▸ Exercise prompt: From the entries underneath, give the number of lines holding the word "Zones", without any other words.

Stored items

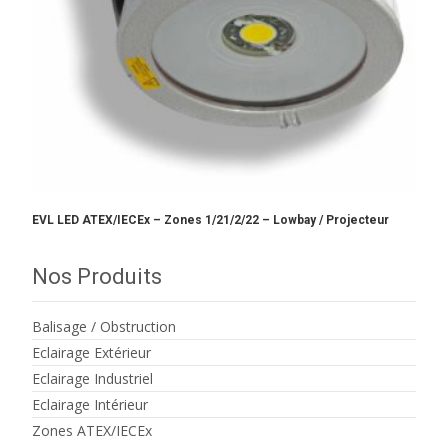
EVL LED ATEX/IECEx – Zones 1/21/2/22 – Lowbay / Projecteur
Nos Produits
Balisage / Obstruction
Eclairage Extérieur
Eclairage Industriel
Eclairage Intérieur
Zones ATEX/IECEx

==

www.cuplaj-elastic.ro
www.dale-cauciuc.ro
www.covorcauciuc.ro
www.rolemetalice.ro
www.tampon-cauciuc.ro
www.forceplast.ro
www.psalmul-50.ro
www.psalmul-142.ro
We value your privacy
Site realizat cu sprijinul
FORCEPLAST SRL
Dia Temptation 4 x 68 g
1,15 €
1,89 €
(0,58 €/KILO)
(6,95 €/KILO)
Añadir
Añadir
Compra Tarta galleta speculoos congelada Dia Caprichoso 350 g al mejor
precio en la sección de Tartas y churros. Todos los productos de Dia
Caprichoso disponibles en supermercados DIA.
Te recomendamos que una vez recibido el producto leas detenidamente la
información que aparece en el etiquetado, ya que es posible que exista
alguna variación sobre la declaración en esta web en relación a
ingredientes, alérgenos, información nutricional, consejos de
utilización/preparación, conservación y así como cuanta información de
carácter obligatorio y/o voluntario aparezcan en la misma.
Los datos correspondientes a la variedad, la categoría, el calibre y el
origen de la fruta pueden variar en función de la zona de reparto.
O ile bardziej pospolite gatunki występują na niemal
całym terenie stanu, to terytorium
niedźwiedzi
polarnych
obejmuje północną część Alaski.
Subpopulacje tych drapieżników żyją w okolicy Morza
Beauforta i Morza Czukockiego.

* * *

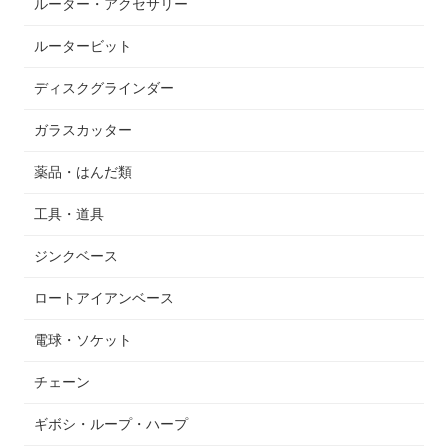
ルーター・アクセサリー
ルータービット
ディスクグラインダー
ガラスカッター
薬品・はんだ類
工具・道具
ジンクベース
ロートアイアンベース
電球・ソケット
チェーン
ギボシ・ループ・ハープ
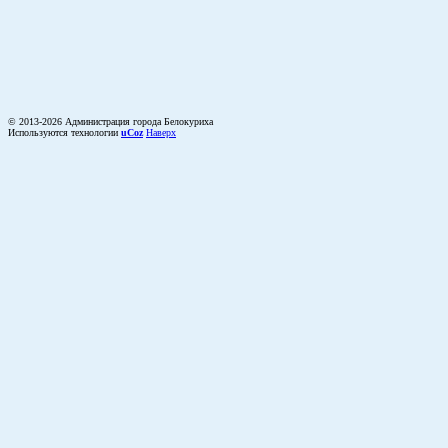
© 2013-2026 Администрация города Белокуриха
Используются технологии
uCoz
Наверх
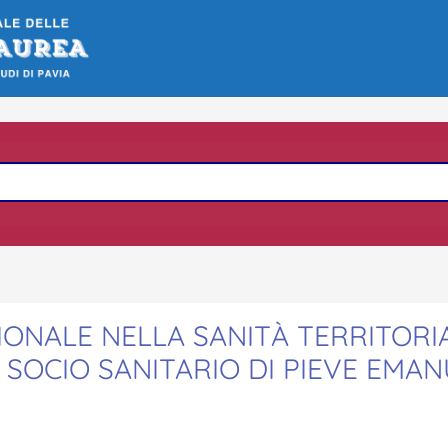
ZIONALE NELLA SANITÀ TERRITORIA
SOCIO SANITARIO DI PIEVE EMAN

▸ Answer box: 2